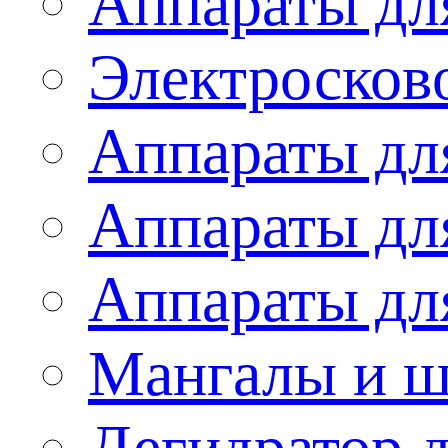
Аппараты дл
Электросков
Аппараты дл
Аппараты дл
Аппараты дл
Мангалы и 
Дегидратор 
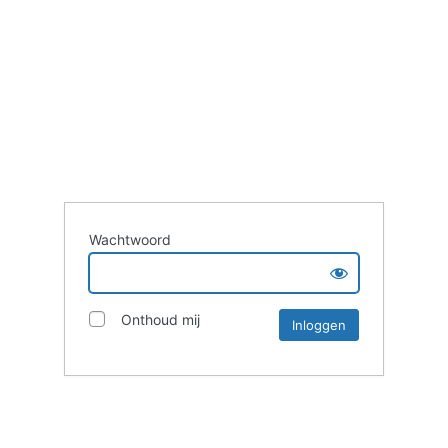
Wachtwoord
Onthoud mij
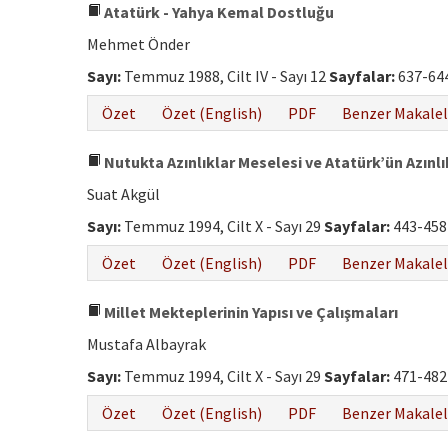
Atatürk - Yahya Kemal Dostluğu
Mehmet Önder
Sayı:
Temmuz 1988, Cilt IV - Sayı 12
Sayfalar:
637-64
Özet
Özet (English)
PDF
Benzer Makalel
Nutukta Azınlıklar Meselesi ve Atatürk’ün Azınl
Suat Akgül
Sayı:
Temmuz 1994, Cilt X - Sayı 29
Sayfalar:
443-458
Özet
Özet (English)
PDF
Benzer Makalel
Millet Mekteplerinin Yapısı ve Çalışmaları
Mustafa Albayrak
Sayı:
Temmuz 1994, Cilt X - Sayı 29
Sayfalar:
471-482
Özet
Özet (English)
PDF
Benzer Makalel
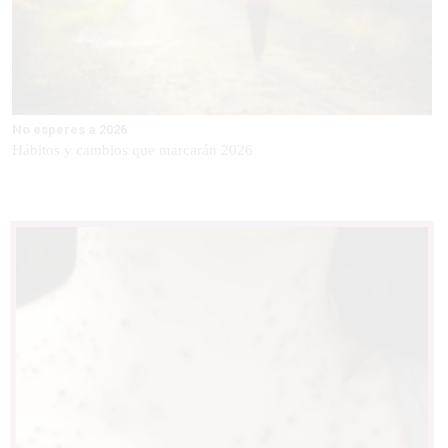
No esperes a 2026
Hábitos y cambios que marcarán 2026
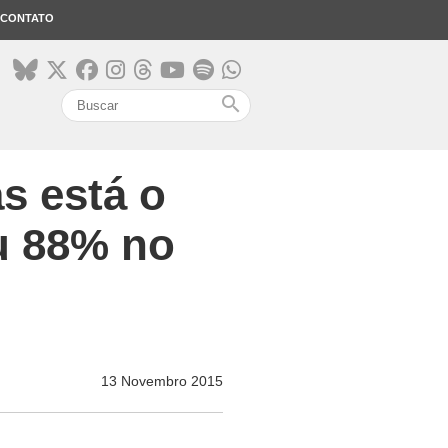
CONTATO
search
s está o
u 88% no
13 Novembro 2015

-=-=-

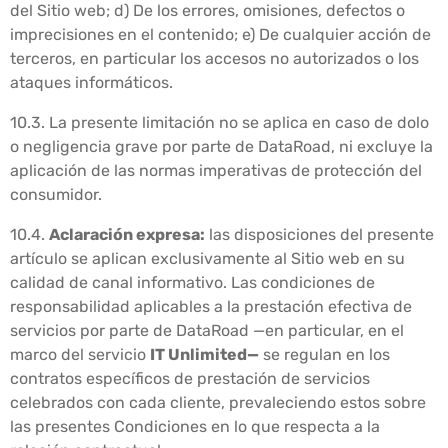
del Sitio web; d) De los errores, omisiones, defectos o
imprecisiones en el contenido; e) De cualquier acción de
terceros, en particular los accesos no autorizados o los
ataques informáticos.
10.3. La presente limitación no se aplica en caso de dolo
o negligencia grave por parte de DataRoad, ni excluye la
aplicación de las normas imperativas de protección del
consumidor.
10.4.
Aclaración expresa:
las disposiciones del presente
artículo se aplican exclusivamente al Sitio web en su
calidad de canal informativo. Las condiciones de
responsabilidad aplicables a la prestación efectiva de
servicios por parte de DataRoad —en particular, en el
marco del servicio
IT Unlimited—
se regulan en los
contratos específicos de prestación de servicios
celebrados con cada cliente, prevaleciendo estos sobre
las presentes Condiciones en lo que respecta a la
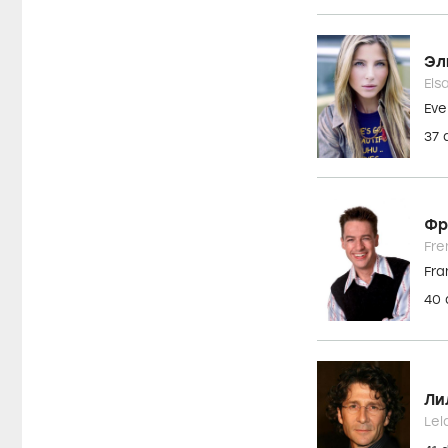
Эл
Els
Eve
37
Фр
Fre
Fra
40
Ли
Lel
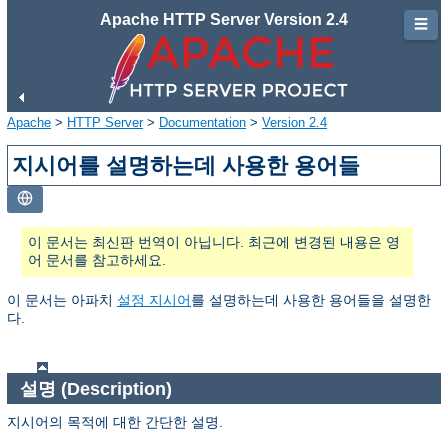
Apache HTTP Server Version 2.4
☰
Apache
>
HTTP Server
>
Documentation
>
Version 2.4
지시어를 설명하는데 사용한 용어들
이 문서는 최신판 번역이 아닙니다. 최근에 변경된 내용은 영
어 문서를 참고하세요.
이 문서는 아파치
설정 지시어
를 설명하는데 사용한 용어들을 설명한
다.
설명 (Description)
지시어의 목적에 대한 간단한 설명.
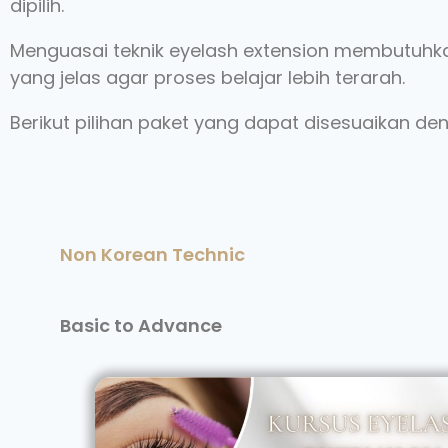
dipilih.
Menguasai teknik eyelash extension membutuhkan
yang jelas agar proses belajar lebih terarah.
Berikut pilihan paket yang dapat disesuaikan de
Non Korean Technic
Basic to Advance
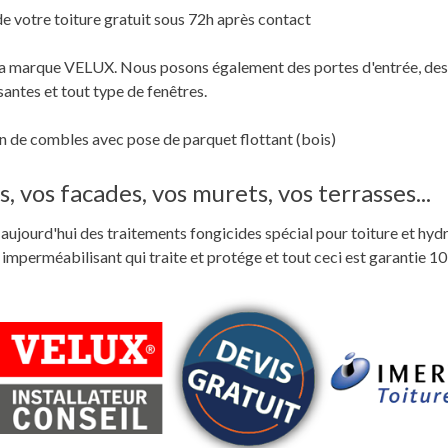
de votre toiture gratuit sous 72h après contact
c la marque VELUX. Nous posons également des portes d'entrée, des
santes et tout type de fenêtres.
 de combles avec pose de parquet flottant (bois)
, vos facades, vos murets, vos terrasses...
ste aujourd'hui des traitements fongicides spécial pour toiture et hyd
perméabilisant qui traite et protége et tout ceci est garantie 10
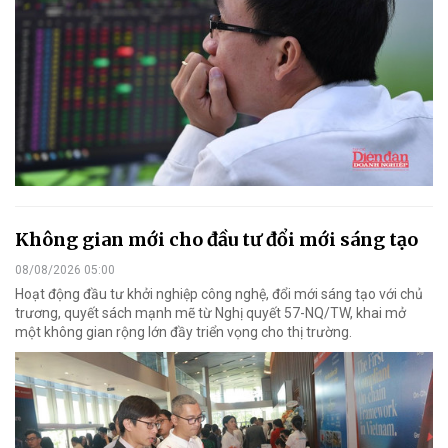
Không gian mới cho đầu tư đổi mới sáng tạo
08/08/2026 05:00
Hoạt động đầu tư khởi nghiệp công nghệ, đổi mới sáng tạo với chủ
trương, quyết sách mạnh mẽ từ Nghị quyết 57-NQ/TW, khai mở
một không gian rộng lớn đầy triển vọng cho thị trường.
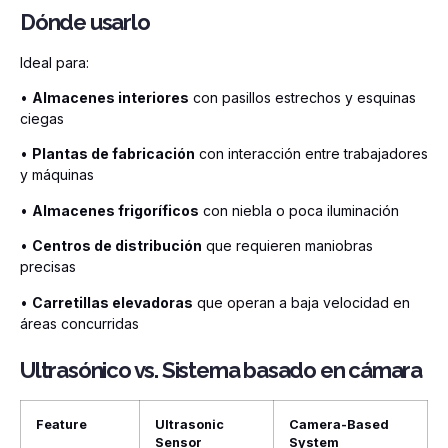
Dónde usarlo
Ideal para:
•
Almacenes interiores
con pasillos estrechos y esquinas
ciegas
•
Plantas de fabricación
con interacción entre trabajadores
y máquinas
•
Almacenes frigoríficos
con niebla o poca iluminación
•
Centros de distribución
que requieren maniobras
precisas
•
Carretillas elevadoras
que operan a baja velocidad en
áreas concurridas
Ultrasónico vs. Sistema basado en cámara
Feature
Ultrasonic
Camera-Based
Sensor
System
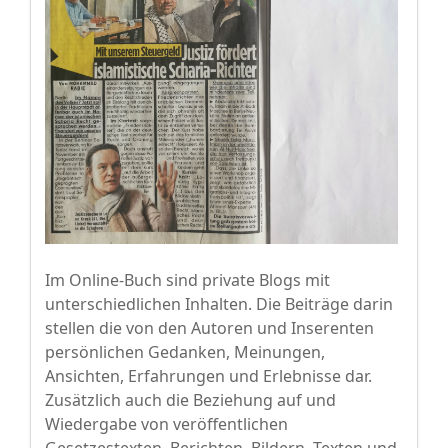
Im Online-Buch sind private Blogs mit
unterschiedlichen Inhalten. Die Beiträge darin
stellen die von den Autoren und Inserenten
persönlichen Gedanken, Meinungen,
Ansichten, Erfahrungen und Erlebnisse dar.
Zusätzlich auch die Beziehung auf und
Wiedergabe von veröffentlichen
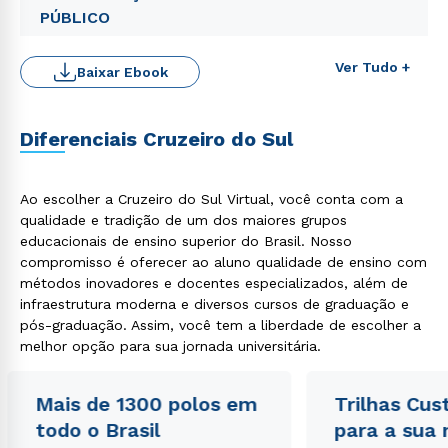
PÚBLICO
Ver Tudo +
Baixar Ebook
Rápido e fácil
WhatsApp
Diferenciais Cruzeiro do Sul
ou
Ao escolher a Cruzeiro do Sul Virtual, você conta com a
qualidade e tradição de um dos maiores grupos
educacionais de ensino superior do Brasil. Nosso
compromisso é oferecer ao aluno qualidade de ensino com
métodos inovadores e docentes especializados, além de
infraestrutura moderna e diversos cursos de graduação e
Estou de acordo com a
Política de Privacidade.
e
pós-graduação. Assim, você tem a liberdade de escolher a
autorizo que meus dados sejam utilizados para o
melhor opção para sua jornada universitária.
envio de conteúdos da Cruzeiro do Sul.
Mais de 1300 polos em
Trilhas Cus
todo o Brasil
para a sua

-=-=-

_PROBLEM DETAILS_:
Pull every line containing "sáng" from the entries above and copy it.

_WRITTEN SOLUTION_:
Không gian mới cho đầu tư đổi mới sáng tạo
Hoạt động đầu tư khởi nghiệp công nghệ, đổi mới sáng tạo với chủ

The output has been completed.